>>>
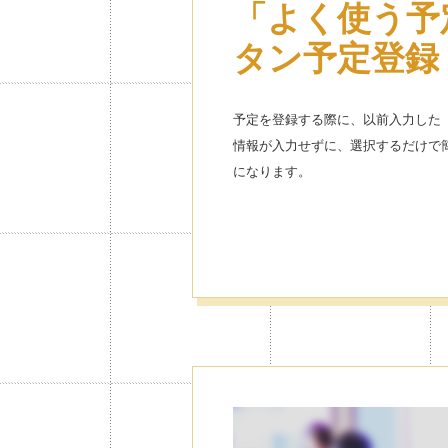
「よく使う予
着せ替え 使
タン予定登録
自分好みにカ
できる
予定を登録する際に、以前入力した
情報が入力せずに、選択するだけで
大人気キャラクターの着せ替えや、
になります。
モードなど、デザイン豊富で自分好
す。
カレンダーご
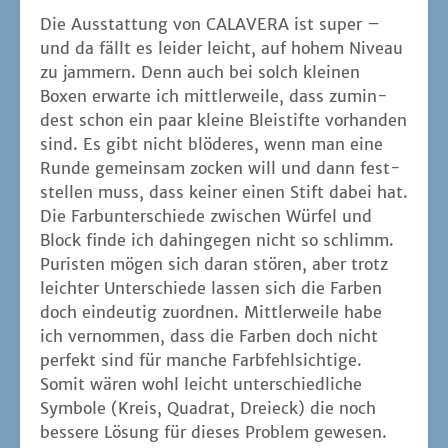
Die Aus­stat­tung von CALAVERA ist super –
und da fällt es lei­der leicht, auf hohem Niveau
zu jam­mern. Denn auch bei solch klei­nen
Boxen erwar­te ich mitt­ler­wei­le, dass zumin­
dest schon ein paar klei­ne Blei­stif­te vor­han­den
sind. Es gibt nicht blö­de­res, wenn man eine
Run­de gemein­sam zocken will und dann fest­
stel­len muss, dass kei­ner einen Stift dabei hat.
Die Farb­un­ter­schie­de zwi­schen Wür­fel und
Block fin­de ich dahin­ge­gen nicht so schlimm.
Puris­ten mögen sich dar­an stö­ren, aber trotz
leich­ter Unter­schie­de las­sen sich die Far­ben
doch ein­deu­tig zuord­nen. Mitt­ler­wei­le habe
ich ver­nom­men, dass die Far­ben doch nicht
per­fekt sind für man­che Farb­fehl­sich­ti­ge.
Somit wären wohl leicht unter­schied­li­che
Sym­bo­le (Kreis, Qua­drat, Drei­eck) die noch
bes­se­re Lösung für die­ses Pro­blem gewesen.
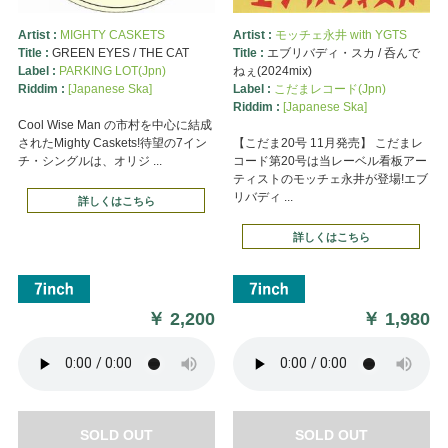
Artist :
MIGHTY CASKETS
Artist :
モッチェ永井 with YGTS
Title :
GREEN EYES / THE CAT
Title :
エブリバディ・スカ / 呑んで
Label :
PARKING LOT(Jpn)
ねぇ(2024mix)
Riddim :
[Japanese Ska]
Label :
こだまレコード(Jpn)
Riddim :
[Japanese Ska]
Cool Wise Man の市村を中心に結成
されたMighty Caskets!待望の7イン
【こだま20号 11月発売】 こだまレ
チ・シングルは、オリジ ...
コード第20号は当レーベル看板アー
ティストのモッチェ永井が登場!エブ
リバディ ...
詳しくはこちら
詳しくはこちら
￥
2,200
￥
1,980
SOLD OUT
SOLD OUT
<<<
**Task details:** Lines from the records above that hold "klei" are the ones to list.

**Answer section:**
zu jam­mern. Denn auch bei solch klei­nen
dest schon ein paar klei­ne Blei­stif­te vor­han­den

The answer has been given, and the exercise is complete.